* Assignment: Once you reach the line holding "Mask every instance", write out that line and every later one exactly, ending with the last line of the data; write nothing else.
=======
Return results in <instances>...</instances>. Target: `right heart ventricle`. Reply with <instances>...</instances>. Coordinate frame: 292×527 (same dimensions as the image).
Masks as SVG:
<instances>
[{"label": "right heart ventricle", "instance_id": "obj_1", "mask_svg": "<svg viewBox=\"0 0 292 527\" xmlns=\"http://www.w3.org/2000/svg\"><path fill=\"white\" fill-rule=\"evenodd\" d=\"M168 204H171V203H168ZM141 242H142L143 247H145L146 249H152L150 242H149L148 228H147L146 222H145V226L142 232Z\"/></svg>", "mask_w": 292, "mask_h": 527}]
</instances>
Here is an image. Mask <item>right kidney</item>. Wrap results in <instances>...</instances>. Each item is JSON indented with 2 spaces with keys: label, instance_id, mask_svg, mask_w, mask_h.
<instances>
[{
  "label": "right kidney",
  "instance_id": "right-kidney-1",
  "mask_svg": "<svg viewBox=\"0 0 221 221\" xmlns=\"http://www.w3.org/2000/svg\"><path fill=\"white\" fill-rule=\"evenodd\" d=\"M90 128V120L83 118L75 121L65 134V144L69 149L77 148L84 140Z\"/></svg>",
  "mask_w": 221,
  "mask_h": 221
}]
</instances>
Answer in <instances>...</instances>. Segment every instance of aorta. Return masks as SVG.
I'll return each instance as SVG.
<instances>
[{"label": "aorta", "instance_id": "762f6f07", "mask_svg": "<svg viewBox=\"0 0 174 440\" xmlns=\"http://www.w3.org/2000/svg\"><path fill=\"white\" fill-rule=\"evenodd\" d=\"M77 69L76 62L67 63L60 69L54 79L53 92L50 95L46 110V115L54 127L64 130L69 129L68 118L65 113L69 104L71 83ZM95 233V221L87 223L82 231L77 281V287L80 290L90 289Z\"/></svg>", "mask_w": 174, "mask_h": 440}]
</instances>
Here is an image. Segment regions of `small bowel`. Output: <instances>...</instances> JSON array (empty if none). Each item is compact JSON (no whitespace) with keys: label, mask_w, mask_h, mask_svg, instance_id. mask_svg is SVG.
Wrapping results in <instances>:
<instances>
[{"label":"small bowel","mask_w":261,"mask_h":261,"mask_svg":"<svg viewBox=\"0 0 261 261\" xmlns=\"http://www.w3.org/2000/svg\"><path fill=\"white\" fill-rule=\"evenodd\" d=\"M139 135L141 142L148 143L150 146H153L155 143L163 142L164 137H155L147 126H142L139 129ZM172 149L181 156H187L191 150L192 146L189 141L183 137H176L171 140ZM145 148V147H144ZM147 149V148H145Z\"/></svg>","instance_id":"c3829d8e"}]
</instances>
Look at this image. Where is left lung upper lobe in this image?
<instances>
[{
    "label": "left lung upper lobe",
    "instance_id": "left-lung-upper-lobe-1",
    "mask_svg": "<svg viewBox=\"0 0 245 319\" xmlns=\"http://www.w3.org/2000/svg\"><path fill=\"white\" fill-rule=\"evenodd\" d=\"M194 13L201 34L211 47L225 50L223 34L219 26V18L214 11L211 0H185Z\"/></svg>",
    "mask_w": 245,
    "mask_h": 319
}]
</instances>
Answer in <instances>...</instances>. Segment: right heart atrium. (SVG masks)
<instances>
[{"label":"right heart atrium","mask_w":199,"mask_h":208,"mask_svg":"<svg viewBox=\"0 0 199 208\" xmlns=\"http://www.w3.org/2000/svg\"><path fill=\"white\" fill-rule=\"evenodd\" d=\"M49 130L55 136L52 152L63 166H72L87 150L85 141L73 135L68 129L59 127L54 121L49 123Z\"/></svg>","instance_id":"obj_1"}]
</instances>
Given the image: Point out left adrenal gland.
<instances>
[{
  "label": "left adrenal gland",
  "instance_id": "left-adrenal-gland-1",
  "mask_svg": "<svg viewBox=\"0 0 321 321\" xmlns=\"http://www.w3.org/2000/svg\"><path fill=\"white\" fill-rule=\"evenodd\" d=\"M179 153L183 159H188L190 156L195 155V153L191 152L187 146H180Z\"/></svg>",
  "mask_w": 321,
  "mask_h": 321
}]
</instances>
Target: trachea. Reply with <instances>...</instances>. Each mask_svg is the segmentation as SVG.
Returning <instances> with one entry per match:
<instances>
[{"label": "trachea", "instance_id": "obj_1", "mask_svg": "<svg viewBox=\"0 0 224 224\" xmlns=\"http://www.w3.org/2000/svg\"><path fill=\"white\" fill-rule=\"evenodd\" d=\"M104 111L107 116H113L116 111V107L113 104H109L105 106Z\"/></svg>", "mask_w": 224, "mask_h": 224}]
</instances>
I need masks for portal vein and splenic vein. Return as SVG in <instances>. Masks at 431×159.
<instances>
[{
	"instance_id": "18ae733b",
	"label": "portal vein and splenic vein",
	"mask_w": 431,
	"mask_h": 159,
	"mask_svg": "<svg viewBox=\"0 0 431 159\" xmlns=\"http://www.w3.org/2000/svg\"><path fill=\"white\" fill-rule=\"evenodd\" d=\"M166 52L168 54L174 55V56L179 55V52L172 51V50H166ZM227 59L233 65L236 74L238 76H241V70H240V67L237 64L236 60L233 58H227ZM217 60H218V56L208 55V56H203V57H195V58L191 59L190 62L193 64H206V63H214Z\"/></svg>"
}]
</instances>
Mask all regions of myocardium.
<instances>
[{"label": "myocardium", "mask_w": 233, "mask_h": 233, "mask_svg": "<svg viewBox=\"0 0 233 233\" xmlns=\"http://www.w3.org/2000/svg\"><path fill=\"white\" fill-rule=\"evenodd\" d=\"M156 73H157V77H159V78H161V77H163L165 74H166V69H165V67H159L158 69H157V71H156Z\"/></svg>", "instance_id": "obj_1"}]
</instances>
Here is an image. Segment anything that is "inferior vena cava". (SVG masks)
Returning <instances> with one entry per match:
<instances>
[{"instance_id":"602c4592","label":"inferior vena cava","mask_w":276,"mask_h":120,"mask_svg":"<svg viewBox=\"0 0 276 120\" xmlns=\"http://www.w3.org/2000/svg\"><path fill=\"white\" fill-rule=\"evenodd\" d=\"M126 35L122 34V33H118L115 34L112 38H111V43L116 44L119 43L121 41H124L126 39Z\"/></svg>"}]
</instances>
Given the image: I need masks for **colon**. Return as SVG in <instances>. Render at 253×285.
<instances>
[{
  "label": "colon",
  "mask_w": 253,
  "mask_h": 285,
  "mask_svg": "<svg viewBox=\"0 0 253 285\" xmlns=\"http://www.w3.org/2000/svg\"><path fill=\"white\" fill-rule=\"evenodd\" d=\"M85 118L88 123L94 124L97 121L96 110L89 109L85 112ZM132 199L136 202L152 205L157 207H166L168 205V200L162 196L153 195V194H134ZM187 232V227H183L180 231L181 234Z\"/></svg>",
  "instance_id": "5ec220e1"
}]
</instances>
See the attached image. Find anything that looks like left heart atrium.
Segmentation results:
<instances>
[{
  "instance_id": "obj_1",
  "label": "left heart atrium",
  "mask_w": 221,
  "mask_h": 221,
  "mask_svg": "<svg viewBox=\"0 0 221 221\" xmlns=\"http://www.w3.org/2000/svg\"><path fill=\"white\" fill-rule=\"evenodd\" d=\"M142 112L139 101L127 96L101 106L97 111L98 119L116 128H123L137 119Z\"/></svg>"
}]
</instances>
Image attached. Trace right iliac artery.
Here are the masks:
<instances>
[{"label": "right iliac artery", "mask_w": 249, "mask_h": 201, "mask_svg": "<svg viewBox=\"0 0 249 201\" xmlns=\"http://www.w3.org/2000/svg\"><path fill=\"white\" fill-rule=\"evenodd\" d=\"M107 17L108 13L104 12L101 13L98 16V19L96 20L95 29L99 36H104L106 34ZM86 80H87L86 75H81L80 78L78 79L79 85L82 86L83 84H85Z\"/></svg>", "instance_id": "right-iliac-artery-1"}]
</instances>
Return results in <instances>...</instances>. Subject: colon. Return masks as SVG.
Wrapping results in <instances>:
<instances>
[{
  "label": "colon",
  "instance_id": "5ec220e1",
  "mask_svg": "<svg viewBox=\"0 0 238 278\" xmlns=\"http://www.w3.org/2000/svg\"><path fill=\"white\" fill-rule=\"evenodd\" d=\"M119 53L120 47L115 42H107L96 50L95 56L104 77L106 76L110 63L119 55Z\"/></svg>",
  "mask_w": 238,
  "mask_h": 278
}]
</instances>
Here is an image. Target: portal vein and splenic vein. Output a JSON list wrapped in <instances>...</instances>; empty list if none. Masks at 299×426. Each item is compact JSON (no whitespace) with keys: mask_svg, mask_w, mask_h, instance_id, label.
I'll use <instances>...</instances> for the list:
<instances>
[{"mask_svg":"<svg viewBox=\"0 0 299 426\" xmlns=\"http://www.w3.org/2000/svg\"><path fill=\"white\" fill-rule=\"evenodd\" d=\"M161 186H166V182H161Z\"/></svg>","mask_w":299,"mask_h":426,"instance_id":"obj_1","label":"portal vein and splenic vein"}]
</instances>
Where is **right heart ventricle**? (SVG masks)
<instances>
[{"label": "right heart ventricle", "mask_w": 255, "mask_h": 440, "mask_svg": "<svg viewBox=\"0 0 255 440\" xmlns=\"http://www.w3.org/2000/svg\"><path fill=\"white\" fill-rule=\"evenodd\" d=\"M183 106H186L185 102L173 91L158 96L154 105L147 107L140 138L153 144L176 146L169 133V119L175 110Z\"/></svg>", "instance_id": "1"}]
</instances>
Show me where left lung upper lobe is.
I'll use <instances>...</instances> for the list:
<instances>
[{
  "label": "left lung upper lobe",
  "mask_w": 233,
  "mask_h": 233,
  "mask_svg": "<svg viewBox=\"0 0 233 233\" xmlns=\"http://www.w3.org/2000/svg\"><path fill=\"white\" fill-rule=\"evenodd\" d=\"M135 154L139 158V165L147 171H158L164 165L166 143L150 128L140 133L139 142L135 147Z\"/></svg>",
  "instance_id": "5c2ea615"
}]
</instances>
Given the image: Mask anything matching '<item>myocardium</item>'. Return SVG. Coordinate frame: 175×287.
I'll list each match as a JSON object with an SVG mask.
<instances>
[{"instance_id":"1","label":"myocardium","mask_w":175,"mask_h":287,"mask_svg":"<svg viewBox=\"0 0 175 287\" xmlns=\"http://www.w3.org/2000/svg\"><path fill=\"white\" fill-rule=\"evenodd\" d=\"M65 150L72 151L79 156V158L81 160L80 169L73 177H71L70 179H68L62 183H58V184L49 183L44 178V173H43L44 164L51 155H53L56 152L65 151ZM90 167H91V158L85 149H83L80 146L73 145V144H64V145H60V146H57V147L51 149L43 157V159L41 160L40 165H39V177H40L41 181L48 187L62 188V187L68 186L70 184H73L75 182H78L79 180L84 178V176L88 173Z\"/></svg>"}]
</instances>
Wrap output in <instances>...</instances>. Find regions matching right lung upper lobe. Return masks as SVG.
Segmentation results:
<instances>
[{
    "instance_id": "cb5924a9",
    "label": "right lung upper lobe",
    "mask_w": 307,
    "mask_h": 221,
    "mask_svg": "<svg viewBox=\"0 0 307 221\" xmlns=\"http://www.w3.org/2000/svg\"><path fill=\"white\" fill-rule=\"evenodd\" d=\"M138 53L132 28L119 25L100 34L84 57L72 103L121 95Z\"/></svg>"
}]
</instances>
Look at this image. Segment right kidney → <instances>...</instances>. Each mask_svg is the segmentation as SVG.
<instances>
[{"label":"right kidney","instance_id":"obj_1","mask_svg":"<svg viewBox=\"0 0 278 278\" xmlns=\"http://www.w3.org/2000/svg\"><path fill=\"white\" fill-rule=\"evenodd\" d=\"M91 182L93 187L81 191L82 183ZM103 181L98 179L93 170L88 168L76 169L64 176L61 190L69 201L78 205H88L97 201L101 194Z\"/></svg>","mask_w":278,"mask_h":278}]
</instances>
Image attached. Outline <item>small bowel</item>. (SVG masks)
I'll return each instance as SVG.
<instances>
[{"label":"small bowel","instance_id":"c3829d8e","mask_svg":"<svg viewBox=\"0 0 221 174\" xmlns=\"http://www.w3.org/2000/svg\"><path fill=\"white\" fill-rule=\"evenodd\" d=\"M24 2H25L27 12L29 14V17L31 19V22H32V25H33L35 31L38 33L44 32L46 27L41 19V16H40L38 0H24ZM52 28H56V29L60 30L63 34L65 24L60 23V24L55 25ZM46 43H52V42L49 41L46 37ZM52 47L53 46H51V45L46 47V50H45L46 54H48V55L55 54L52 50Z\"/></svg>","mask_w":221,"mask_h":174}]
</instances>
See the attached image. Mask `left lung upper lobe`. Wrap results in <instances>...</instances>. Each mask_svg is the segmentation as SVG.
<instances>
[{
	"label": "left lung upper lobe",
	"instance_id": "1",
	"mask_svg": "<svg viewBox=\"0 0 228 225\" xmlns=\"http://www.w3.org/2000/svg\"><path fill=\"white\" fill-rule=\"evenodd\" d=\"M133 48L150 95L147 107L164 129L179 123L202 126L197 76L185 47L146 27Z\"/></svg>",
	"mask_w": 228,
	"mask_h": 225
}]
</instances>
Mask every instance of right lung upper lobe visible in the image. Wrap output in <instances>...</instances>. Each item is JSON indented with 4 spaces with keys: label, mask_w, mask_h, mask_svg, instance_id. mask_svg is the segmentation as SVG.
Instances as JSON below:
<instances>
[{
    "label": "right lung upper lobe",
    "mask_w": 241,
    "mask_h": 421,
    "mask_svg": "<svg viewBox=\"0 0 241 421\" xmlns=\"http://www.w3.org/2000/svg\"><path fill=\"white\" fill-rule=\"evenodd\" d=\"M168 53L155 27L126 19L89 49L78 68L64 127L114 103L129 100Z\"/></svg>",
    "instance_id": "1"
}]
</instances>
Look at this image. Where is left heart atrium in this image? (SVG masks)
=======
* Answer for the task:
Mask every instance of right lung upper lobe visible in the image. Wrap output in <instances>...</instances>. Each item is JSON indented with 4 spaces with keys: label, mask_w, mask_h, mask_svg, instance_id. mask_svg is the segmentation as SVG.
Instances as JSON below:
<instances>
[{
    "label": "right lung upper lobe",
    "mask_w": 241,
    "mask_h": 421,
    "mask_svg": "<svg viewBox=\"0 0 241 421\" xmlns=\"http://www.w3.org/2000/svg\"><path fill=\"white\" fill-rule=\"evenodd\" d=\"M168 53L155 27L126 19L89 49L78 68L64 127L114 103L129 100Z\"/></svg>",
    "instance_id": "1"
}]
</instances>
Look at this image. Where is left heart atrium in this image? (SVG masks)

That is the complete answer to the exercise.